At CrimeReads Ashton tagged eight books about what it means to be human, including:
Six Wakes, by Mur LaffertyRead about the other entries on the list.
It’s probably a lucky thing that I didn’t read this book until after I’d finished writing Mickey7, because Six Wakes begins in a very similar place—clones, mind-mapping, immortality, an interstellar colonization mission—but then takes off in a wildly different direction. The first thing that became apparent to me when I started into this book was that, unlike me, Mur Lafferty seemingly has no interest whatsoever in the ol’ teletransport paradox. In this book’s world, it’s taken as a given that your clone is a straightforward continuation of you. People who employ cloning for life extension have no fear of death, to the point that one prominent character allows herself to be assassinated just to seal a business deal. The thought that the clone who comes out of the tank the next day might actually be an entirely separate person has apparently never occurred to any of them.
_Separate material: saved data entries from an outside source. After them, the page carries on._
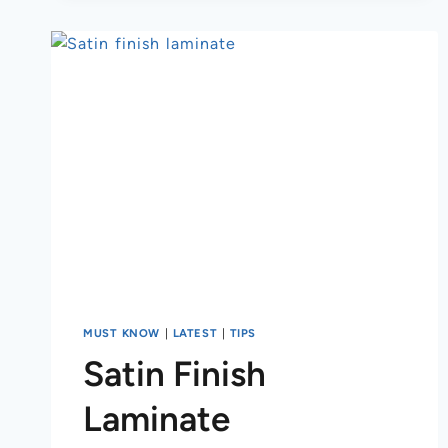
MUST KNOW
|
LATEST
|
TIPS
Satin Finish
Laminate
What Lafferty is interested in is an amazingly baroque murder mystery. The book opens on a scene of carnage. The crew of a colony ship wakes from their cloning vats to find their most recent incarnations gruesomely slaughtered. Complicating things, their memories are twenty-five years out of date, so that even the actual killer has no real idea who did it, or why. What follows is a slow, head-hopping reveal of the crew’s sketchy pasts and legitimately murderous motivations, and the seemingly coincidental ways the six crew-members’ histories have intertwined over the courses of their many lives. Six Wakes is the sort of book I never could have written—just the thought of trying to diagram out all the plot twists in this one makes my head hurt—but it’s one I’m very glad to have had the chance to read.